__WORK INSTRUCTION__
Please copy the data exactly as it stands, minus the images.

::::

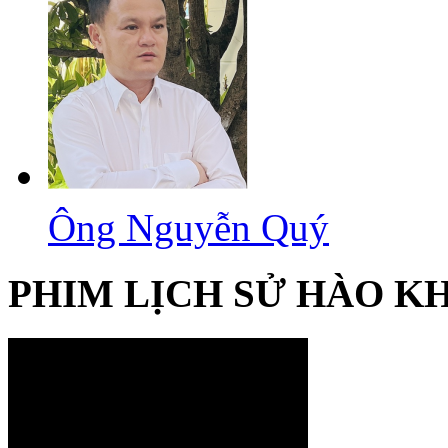
Ông Nguyễn Quý
PHIM LỊCH SỬ HÀO K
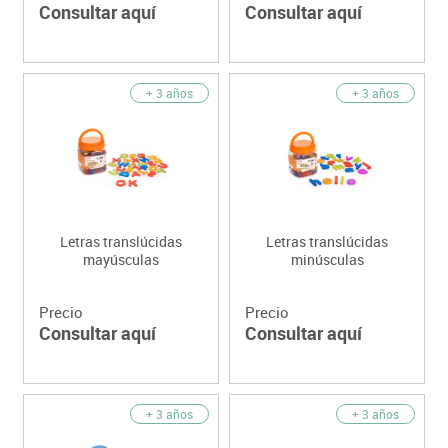
Consultar aquí
Consultar aquí
+ 3 años
+ 3 años
Letras translúcidas
Letras translúcidas
mayúsculas
minúsculas
Precio
Precio
Consultar aquí
Consultar aquí
+ 3 años
+ 3 años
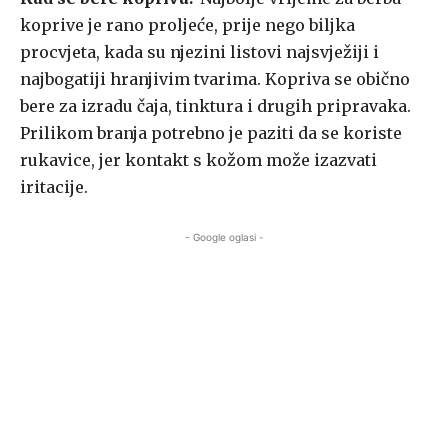
koprive je rano proljeće, prije nego biljka
procvjeta, kada su njezini listovi najsvježiji i
najbogatiji hranjivim tvarima. Kopriva se obično
bere za izradu čaja, tinktura i drugih pripravaka.
Prilikom branja potrebno je paziti da se koriste
rukavice, jer kontakt s kožom može izazvati
iritacije.
- Google oglasi -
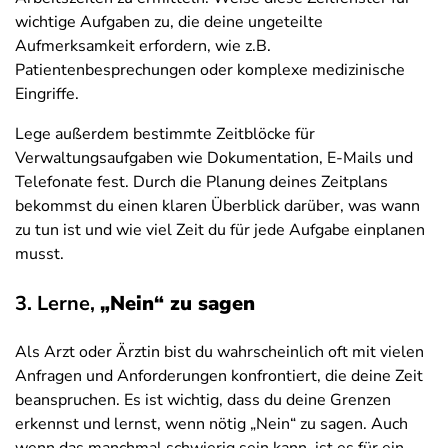
wichtige Aufgaben zu, die deine ungeteilte
Aufmerksamkeit erfordern, wie z.B.
Patientenbesprechungen oder komplexe medizinische
Eingriffe.
Lege außerdem bestimmte Zeitblöcke für
Verwaltungsaufgaben wie Dokumentation, E-Mails und
Telefonate fest. Durch die Planung deines Zeitplans
bekommst du einen klaren Überblick darüber, was wann
zu tun ist und wie viel Zeit du für jede Aufgabe einplanen
musst.
3. Lerne,
„Nein“ zu sagen
Als Arzt oder Ärztin bist du wahrscheinlich oft mit vielen
Anfragen und Anforderungen konfrontiert, die deine Zeit
beanspruchen. Es ist wichtig, dass du deine Grenzen
erkennst und lernst, wenn nötig „Nein“ zu sagen. Auch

::::

__RESPONSE BELOW__
Ông Nguyễn Quý
PHIM LỊCH SỬ HÀO K
Consultar aquí
Consultar aquí
+ 3 años
+ 3 años
Letras translúcidas
Letras translúcidas
mayúsculas
minúsculas
Precio
Precio
Consultar aquí
Consultar aquí
+ 3 años
+ 3 años
koprive je rano proljeće, prije nego biljka
procvjeta, kada su njezini listovi najsvježiji i
najbogatiji hranjivim tvarima. Kopriva se obično
bere za izradu čaja, tinktura i drugih pripravaka.
Prilikom branja potrebno je paziti da se koriste
rukavice, jer kontakt s kožom može izazvati
iritacije.
- Google oglasi -
wichtige Aufgaben zu, die deine ungeteilte
Aufmerksamkeit erfordern, wie z.B.
Patientenbesprechungen oder komplexe medizinische
Eingriffe.
Lege außerdem bestimmte Zeitblöcke für
Verwaltungsaufgaben wie Dokumentation, E-Mails und
Telefonate fest. Durch die Planung deines Zeitplans
bekommst du einen klaren Überblick darüber, was wann
zu tun ist und wie viel Zeit du für jede Aufgabe einplanen
musst.
3. Lerne,
„Nein“ zu sagen
Als Arzt oder Ärztin bist du wahrscheinlich oft mit vielen
Anfragen und Anforderungen konfrontiert, die deine Zeit
beanspruchen. Es ist wichtig, dass du deine Grenzen
erkennst und lernst, wenn nötig „Nein“ zu sagen. Auch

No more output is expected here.